Le ministre des Comptes publics, David Amiel, a annoncé ce vendredi 5 juin 2026 vouloir instaurer un système de notification par SMS pour informer les assurés du montant remboursé par la Sécurité sociale après une consultation médicale ou un achat de médicaments. Selon BFM Business, cette mesure vise à renforcer la transparence sur l’utilisation des cotisations et des impôts, deux postes majeurs de la dépense publique.
Ce qu'il faut retenir
- Le gouvernement souhaite instaurer un SMS de notification immédiate après chaque remboursement de la Sécurité sociale.

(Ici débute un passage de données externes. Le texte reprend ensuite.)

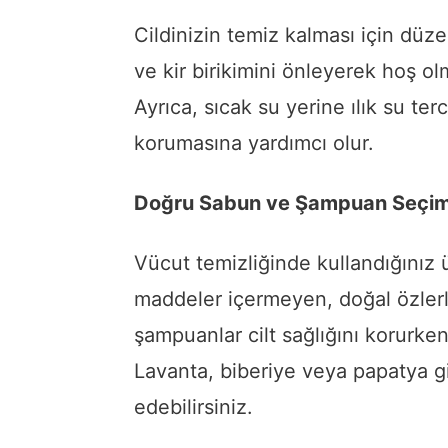
Cildinizin temiz kalması için düze
ve kir birikimini önleyerek hoş o
Ayrıca, sıcak su yerine ılık su ter
korumasına yardımcı olur.
Doğru Sabun ve Şampuan Seçim
Vücut temizliğinde kullandığınız 
maddeler içermeyen, doğal özlerl
şampuanlar cilt sağlığını korurken
Lavanta, biberiye veya papatya gib
edebilirsiniz.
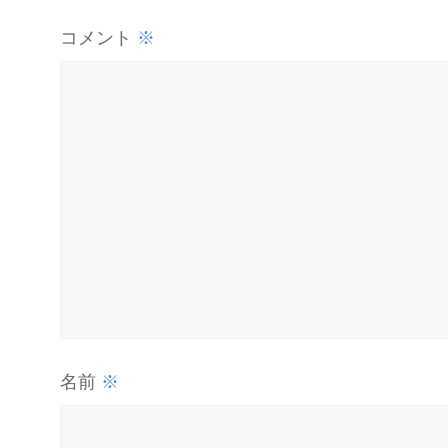
※
コメント
※
名前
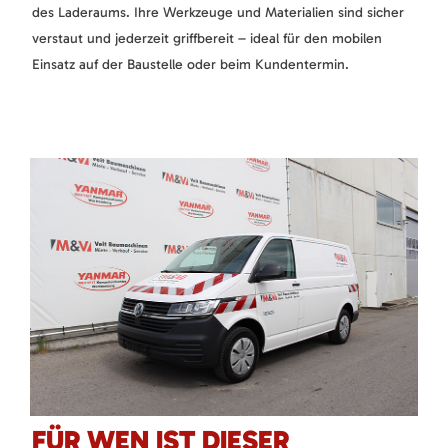
des Laderaums. Ihre Werkzeuge und Materialien sind sicher
verstaut und jederzeit griffbereit – ideal für den mobilen
Einsatz auf der Baustelle oder beim Kundentermin.
FÜR WEN IST DIESER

- David Amiel a souligné que 80 % de l’augmentation de la dépense publique depuis 50 ans provient des retraites et de la santé.
- Le déficit de la Sécurité sociale pour 2026 est estimé à 23,2 milliards d’euros, soit 0,8 point de PIB.

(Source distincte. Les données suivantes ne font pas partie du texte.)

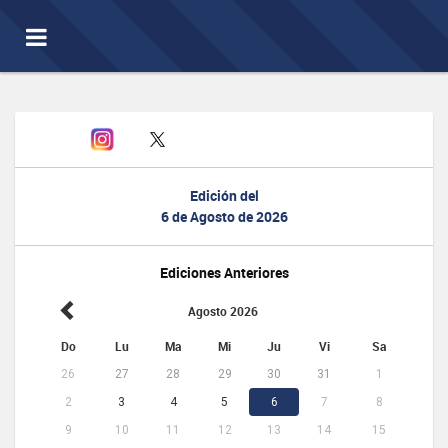
Toggle
navigation
Edición del
6 de Agosto de 2026
Ediciones Anteriores
Agosto 2026
Do
Lu
Ma
Mi
Ju
Vi
Sa
26
27
28
29
30
31
1
2
3
4
5
6
7
8
9
10
11
12
13
14
15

- Les Français pourront ainsi connaître le coût réel des actes médicaux et le montant remboursé par l’Assurance Maladie.
- Cette mesure s’inscrit dans une volonté de transparence accrue sur l’utilisation des fonds publics.
Dans un entretien accordé à Sud Radio, le ministre a rappelé l’importance de sensibiliser les citoyens au poids des dépenses de santé et de retraites. « Les Français doivent savoir où vont leurs impôts, leurs cotisations », a-t-il déclaré. Selon lui, la communication directe et immédiate des remboursements permettrait de créer une « prise de conscience » nécessaire face à l’évolution des finances publiques. « 80 % de l’augmentation de la dépense publique depuis 50 ans, c’est les retraites et la santé », a-t-il rappelé, insistant sur la nécessité de rendre ces données accessibles.
Concrètement, le SMS serait envoyé dès la sortie d’un rendez-vous médical, d’une pharmacie ou d’un centre de santé. Le message indiquerait le coût de l’acte et le montant remboursé par la Sécurité sociale. Aujourd’hui, ces informations sont disponibles via le site Ameli ou dans les relevés de remboursement envoyés par courriel. Cependant, ces notifications ne sont pas toujours lues immédiatement, contrairement à un SMS, souvent consulté dans les minutes qui suivent sa réception.
« Chacun doit pouvoir savoir combien l’assurance maladie rembourse au professionnel de santé, quelle est la valeur du service public. »
— David Amiel, ministre des Comptes publics
Le cabinet du ministre a précisé que cette initiative s’inscrit dans une logique de « transparence directe, simple et transparente », car « ce sont les impôts et les cotisations qui financent la santé, nos services publics ». L’objectif affiché est de donner aux citoyens une vision claire de l’utilisation de leurs contributions, un sujet régulièrement pointé du doigt par les rapports parlementaires et les institutions comme la Cour des comptes.
Cette annonce intervient alors que le déficit de la Sécurité sociale pour 2026 est déjà estimé à 23,2 milliards d’euros, selon le rapport de printemps de la commission des comptes de la Sécurité sociale. Ce chiffre représente une dégradation de 3,8 milliards par rapport aux prévisions initiales de 19,4 milliards d’euros, votées en décembre 2025. Autant dire que la maîtrise des dépenses de santé reste un enjeu majeur pour les pouvoirs publics.
Pour l’instant, les détails techniques de ce dispositif ne sont pas encore précisés. David Amiel a simplement indiqué travailler en collaboration avec la ministre de la Santé, Stéphanie Rist, et la Caisse nationale d’assurance maladie (Cnam) pour en définir les modalités. « Il y aura des progrès très concrets dès les prochains mois », a-t-il promis, sans pour autant évoquer de calendrier précis. La mise en œuvre effective dépendra notamment de la capacité des systèmes informatiques à traiter et transmettre ces données en temps réel.
À noter que cette proposition s’ajoute à d’autres mesures récentes visant à améliorer la transparence des dépenses de santé. En 2025, la Cour des comptes avait par exemple pointé le montant des franchises médicales, qui avaient rapporté 2,5 milliards d’euros malgré les tentatives du gouvernement pour les réduire. Un dossier que les autorités pourraient être amenées à réexaminer dans le cadre de la recherche de nouvelles économies.
Si cette mesure vise à renforcer la confiance dans les institutions, elle soulève aussi des interrogations sur son impact réel. En effet, si le principe de transparence est largement salué, certains pourraient s’interroger sur son efficacité à long terme pour maîtriser les dépenses de santé. Quoi qu’il en soit, cette initiative marque une volonté affichée de rendre les citoyens acteurs de leur propre protection sociale.